Hmm, they're classifying SSD as flash only. Perhaps that's the case but I was thinking along the lines of Texas Memory's RAMSAN. Battery backed DRAM, much like Netapp NVRAM. I don't think flash mem gets anywhere near 1M IOPS...
Netapp supports the TM RAMSAN. Or will with an PVR.
Jeff Kennedy Qualcomm, Incorporated QCT Engineering Compute 858-651-6592
-----Original Message----- From: Sandeep Cariapa [mailto:cariapa@yahoo.com] Sent: Thursday, February 12, 2009 9:57 PM To: Milazzo Giacomo; toasters@mathworks.com; Kennedy, Jeffrey Subject: RE: SSD. What's about?
It depends though:
http://www.linux.com/feature/142657
I don't have hands on experience with SSD, but thought that was an eye opening article...theres a time and place for SSD it seems: seek heavy ops (boot disk, DB index) are excellent, seq: not so good.
Sandeep Cariapa
--- On Thu, 2/12/09, Kennedy, Jeffrey jkennedy@qualcomm.com wrote:
From: Kennedy, Jeffrey jkennedy@qualcomm.com Subject: RE: SSD. What's about? To: "Milazzo Giacomo" G.Milazzo@sinergy.it,
"toasters@mathworks.com" toasters@mathworks.com
Date: Thursday, February 12, 2009, 12:35 PM What's it all about? Performance. Blazing fast performance.
Think about it like this. An SSD volume can provide ~1M IOPS and come in sizes of up to 1TB, maybe larger since I last looked. Add in Flexshare and you can basically stop time.

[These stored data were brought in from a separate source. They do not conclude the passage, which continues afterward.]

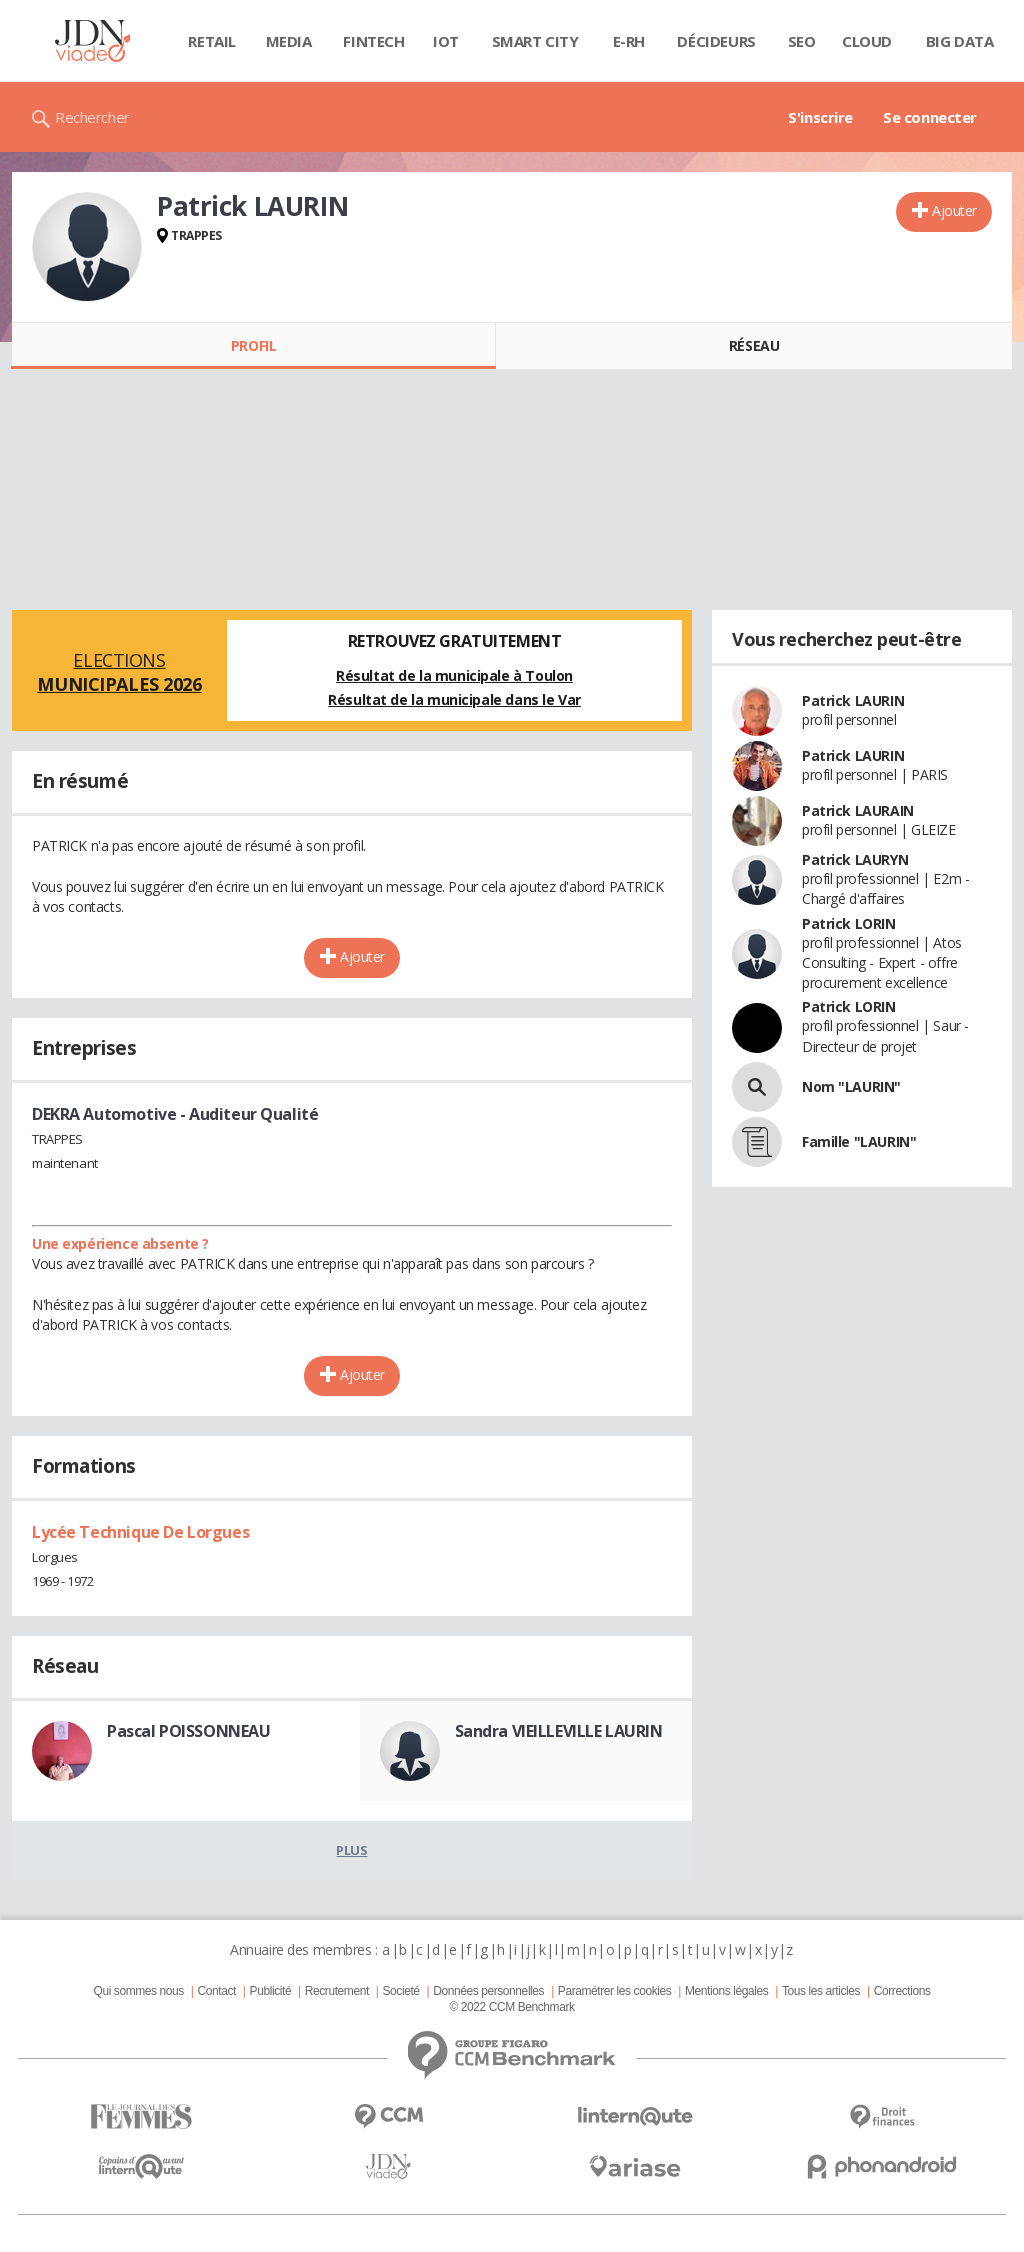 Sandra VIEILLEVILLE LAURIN (559, 1731)
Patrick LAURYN (855, 859)
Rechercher (92, 117)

Jeff Kennedy Qualcomm, Incorporated QCT Engineering Compute 858-651-6592
From: owner-toasters@mathworks.com [mailto:owner-toasters@mathworks.com] On Behalf Of Milazzo Giacomo Sent: Thursday, February 12, 2009 1:08 AM To: toasters@mathworks.com Subject: SSD. What's about?
Hi all,
there are a lot of rumors about Solid State Drives...or SS Disks...alfo if there are no 'disks' at all inside :) I've read some docs from NetApp and other SSD vendors. NetApp says they support them in vFiler (so that, as native disks also? considering that vFiler nowadays can work in mixed mode) but there aren't tech specs, availability, configurator does not provide them... So, what's about all this?